Description of the task: Will you output all of the data below exactly, omitting the images?

Source data:
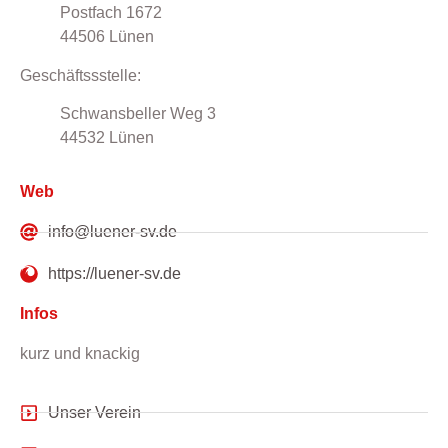
Postfach 1672
44506 Lünen
Geschäftssstelle:
Schwansbeller Weg 3
44532 Lünen
Web
info@luener-sv.de
https://luener-sv.de
Infos
kurz und knackig
Unser Verein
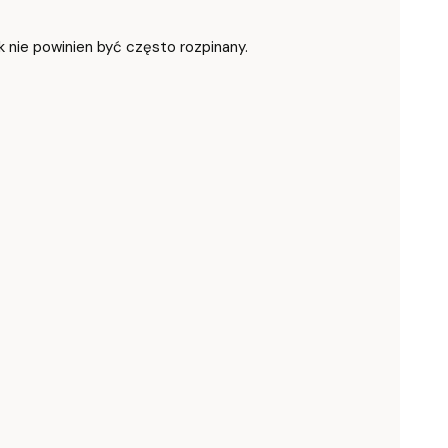
 nie powinien być często rozpinany.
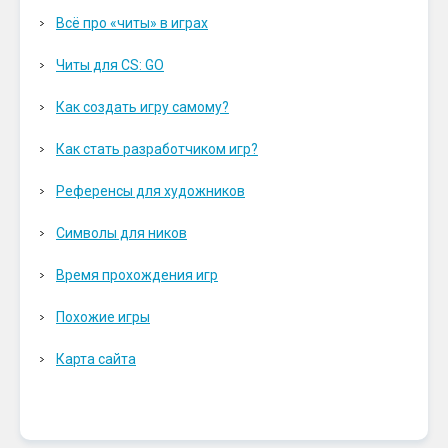
Всё про «читы» в играх
Читы для CS: GO
Как создать игру самому?
Как стать разработчиком игр?
Референсы для художников
Символы для ников
Время прохождения игр
Похожие игры
Карта сайта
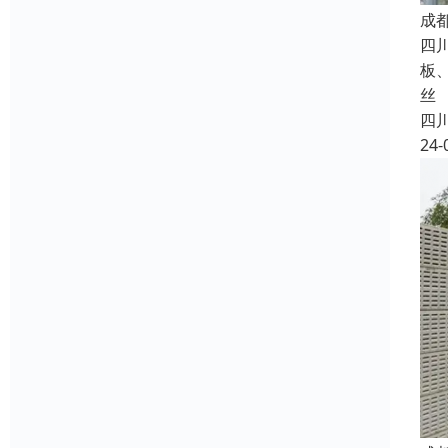
成
四
板
丝
四
24-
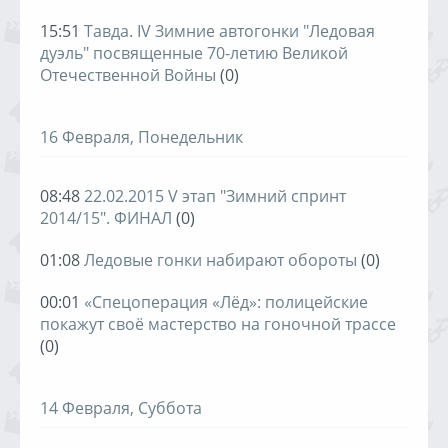
15:51
Тавда. IV Зимние автогонки "Ледовая
дуэль" посвященные 70-летию Великой
Отечественной Войны
(0)
16 Февраля, Понедельник
08:48
22.02.2015 V этап "Зимний спринт
2014/15". ФИНАЛ
(0)
01:08
Ледовые гонки набирают обороты
(0)
00:01
«Спецоперация «Лёд»: полицейские
покажут своё мастерство на гоночной трассе
(0)
14 Февраля, Суббота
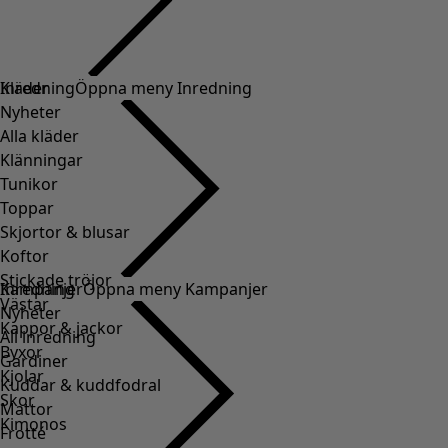
Kläder
Inredning
Öppna meny Inredning
Nyheter
Alla kläder
Klänningar
Tunikor
Toppar
Skjortor & blusar
Koftor
Stickade tröjor
Inredning
Kampanjer
Öppna meny Kampanjer
Västar
Nyheter
Kappor & jackor
All inredning
Byxor
Gardiner
Kjolar
Kuddar & kuddfodral
Skor
Mattor
Kimonos
Frotté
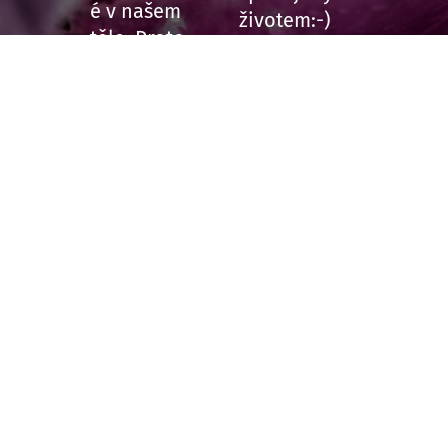
é v našem
životem:-)
těle. Proto
se
nespokojí
s tišením
potíží
analgetiky
a
sedativy, ale
snaží se
dostat ke
kořeni
problému.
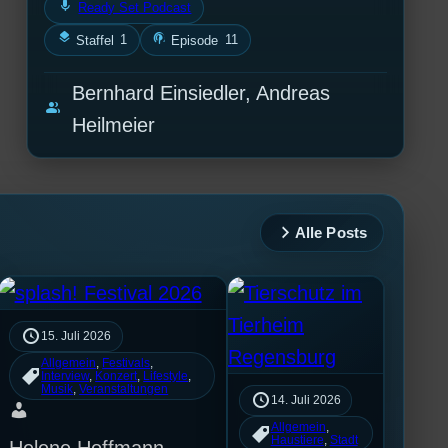
mic
Ready Set Podcast
layers
podcasts
1
11
Staffel
Episode
Bernhard Einsiedler, Andreas
group
Heilmeier
Alle Posts
15. Juli 2026
Allgemein
, 
Festivals
, 
Interview
, 
Konzert
, 
Lifestyle
, 
Musik
, 
Veranstaltungen
14. Juli 2026
Allgemein
, 
Haustiere
, 
Stadt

Answer box:
Postfach 1672
44506 Lünen
Geschäftssstelle:
Schwansbeller Weg 3
44532 Lünen
Web
info@luener-sv.de
https://luener-sv.de
Infos
kurz und knackig
Unser Verein
 nie powinien być często rozpinany.
Всё про «читы» в играх
Читы для CS: GO
Как создать игру самому?
Как стать разработчиком игр?
Референсы для художников
Символы для ников
Время прохождения игр
Похожие игры
Карта сайта
成
四
板
丝
四
24-
15:51
Тавда. IV Зимние автогонки "Ледовая
дуэль" посвященные 70-летию Великой
Отечественной Войны
(0)
16 Февраля, Понедельник
08:48
22.02.2015 V этап "Зимний спринт
2014/15". ФИНАЛ
(0)
01:08
Ледовые гонки набирают обороты
(0)
00:01
«Спецоперация «Лёд»: полицейские
покажут своё мастерство на гоночной трассе
(0)
14 Февраля, Суббота
Kläder
Inredning
Öppna meny Inredning
Nyheter
Alla kläder
Klänningar
Tunikor
Toppar
Skjortor & blusar
Koftor
Stickade tröjor
Inredning
Kampanjer
Öppna meny Kampanjer
Västar
Nyheter
Kappor & jackor
All inredning
Byxor
Gardiner
Kjolar
Kuddar & kuddfodral
Skor
Mattor
Kimonos
Frotté
é v našem
životem:-)
těle. Proto
se
nespokojí
s tišením
potíží
analgetiky
a
sedativy, ale
snaží se
dostat ke
kořeni
problému.
mic
Ready Set Podcast
layers
podcasts
1
11
Staffel
Episode
Bernhard Einsiedler, Andreas
group
Heilmeier
Alle Posts
15. Juli 2026
Allgemein
, 
Festivals
, 
Interview
, 
Konzert
, 
Lifestyle
, 
Musik
, 
Veranstaltungen
14. Juli 2026
Allgemein
, 
Haustiere
, 
Stadt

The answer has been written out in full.